GREEN BAY – This is when Mike McCarthy often gets his Packers to play some of their best football.
The when in this case refers to what's commonly called the "mini bye," when the team is coming off a Thursday night game and has had extra rest, recovery and preparation time before its next contest.
The Packers certainly needed the rest and recovery part due to their lengthy injury list, which impacted significantly the two home games Green Bay had to play in a five-day span against Cincinnati and Chicago.
"It feels great. It's the one positive of a Thursday night game," receiver Jordy Nelson said of the brief respite. "You get like a mini rest button for the body and the mind, to get away from it, not come into the building over the weekend. It's good."
A bonus day of opponent preparation never hurts, either, after a long weekend off. The Packers took advantage of that on Tuesday, whereas the players' normal workweek begins on Wednesday.
McCarthy has always put the extra time to good use. During his coaching career, he's 9-2 in games following a mini bye, and the Packers will look to improve on that Sunday in Dallas, a full 10 days after their previous game.
While 9-2 is a strong mark, it looks even better upon closer examination. One of those two losses was the "Fail Mary" game in Seattle in 2012, which comes with the requisite asterisk.
The other loss was last year in Atlanta in late October, perhaps the only time in McCarthy's tenure the Packers were so banged up the mini bye didn't really help them get healthy. The seven inactive players for that Week 8 contest with the Falcons were as follows: RBs Ty Montgomery and James Starks, WR Randall Cobb, and TE Jared Cook on offense, plus LB Clay Matthews and CBs Damarious Randall and Quinten Rollins on defense.
Ouch. Yet, in the noisy Georgia Dome, the shorthanded Packers took the Falcons to the wire, losing by one point on an Atlanta touchdown in the final half-minute. It was a great example, even in defeat, of how McCarthy uses the mini bye to get his team playing at a high level.
A couple of recent success stories are impressive, too. Back in 2013, with quarterback Aaron Rodgers injured and the Packers coming off a Thanksgiving drubbing in Detroit, Green Bay rallied for a practically season-saving one-point home win over Atlanta.
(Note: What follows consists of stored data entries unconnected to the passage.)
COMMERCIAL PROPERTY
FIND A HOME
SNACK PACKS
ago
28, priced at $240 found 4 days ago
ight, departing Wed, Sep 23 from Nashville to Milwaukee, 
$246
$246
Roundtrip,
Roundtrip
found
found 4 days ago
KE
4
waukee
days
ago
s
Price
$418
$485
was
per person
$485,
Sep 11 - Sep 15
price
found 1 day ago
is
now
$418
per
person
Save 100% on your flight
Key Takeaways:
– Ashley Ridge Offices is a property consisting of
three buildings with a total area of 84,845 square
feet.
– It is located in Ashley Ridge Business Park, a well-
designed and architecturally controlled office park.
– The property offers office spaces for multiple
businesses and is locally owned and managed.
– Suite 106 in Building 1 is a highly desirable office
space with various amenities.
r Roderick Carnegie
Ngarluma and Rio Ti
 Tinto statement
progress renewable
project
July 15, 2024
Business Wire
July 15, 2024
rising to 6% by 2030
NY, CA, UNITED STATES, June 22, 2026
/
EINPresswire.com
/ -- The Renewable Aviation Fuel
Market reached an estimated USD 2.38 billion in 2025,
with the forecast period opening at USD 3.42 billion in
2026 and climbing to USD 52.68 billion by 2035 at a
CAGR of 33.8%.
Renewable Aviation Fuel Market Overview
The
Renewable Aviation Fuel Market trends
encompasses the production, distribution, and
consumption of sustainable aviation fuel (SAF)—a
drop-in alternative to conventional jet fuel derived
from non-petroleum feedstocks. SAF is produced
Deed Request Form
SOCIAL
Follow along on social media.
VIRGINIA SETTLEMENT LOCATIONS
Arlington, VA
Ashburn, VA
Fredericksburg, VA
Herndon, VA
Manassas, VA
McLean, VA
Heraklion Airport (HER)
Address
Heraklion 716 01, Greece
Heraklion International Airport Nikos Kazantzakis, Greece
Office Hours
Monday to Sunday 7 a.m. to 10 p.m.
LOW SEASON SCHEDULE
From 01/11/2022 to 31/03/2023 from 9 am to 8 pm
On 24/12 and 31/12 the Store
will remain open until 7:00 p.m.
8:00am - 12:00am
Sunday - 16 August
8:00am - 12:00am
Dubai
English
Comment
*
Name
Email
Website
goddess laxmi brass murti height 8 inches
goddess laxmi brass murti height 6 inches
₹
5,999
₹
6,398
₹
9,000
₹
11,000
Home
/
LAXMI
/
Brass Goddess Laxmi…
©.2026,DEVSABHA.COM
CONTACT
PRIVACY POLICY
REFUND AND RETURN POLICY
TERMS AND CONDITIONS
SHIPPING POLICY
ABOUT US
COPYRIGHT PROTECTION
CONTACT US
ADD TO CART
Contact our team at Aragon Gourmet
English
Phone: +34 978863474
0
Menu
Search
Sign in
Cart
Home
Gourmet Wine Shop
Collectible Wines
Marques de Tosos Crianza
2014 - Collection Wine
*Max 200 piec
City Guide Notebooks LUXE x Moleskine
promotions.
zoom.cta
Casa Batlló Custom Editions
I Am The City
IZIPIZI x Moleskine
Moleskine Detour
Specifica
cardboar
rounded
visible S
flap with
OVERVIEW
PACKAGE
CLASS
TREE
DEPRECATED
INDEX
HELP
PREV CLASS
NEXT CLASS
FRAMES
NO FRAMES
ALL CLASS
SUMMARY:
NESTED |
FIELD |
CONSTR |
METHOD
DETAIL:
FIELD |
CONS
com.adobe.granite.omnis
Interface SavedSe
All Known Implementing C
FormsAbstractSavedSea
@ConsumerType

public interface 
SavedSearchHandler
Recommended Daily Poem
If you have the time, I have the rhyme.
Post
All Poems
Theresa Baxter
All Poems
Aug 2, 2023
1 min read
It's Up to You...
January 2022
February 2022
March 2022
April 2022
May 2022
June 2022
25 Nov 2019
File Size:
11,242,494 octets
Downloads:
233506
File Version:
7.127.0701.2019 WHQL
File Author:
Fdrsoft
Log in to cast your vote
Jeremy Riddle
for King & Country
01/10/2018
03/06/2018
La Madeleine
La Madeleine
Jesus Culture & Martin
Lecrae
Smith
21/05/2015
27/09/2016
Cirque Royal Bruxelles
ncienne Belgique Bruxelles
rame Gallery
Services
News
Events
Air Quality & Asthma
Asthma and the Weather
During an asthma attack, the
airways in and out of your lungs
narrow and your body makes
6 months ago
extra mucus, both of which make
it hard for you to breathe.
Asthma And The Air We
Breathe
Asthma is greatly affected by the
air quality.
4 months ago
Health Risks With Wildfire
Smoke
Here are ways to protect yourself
Then the following year, after a rough loss in Seattle in the kickoff opener, the Packers stormed back from an early 21-3 deficit to beat the Jets at home by a touchdown, beginning a stretch of five wins over their next six games.
This year, the Packers aren't coming off a loss, but they've weathered numerous injuries to be 3-1 and in a tie for first in the NFC North at the quarter pole.
Amongst Montgomery, tackles David Bakhtiari and Bryan Bulaga, receiver Davante Adams, defensive lineman Mike Daniels and cornerback Davon House, the Packers would love to get at least some if not all of them back for these next three games before their full bye week at the end of the month.
In the health department, they'll take whatever they can get whenever they can get it, but there's no question the team is in a better place than a week ago at this time.
"The guys do feel good," McCarthy said as the week started. "There's a lot of energy."
The Packers will need every ounce of that energy in Dallas against a Cowboys team that, even though the players aren't talking publicly about it, has to be hell-bent on getting back at a playoff nemesis that has bounced it from the postseason two of the last three years.
Interestingly, last week the Cowboys were playing another team coming off a Thursday night/mini bye, and the Rams came back from an early double-digit deficit to chalk up a huge road win.
Chances are the Cowboys learned something from that this week, as well as harped on the importance of protecting their home turf now that they've lost two of their last three home games dating back to January.
From the Packers' perspective, this is an opportunity to get their first road win of 2017 after the loss in Atlanta's new stadium three weeks ago. If breaking even on the road is how a team stays in the hunt, starting 0-2 on the road would create a bit of a hill to climb.
Coming off the mini bye, the timing couldn't be better to avoid that.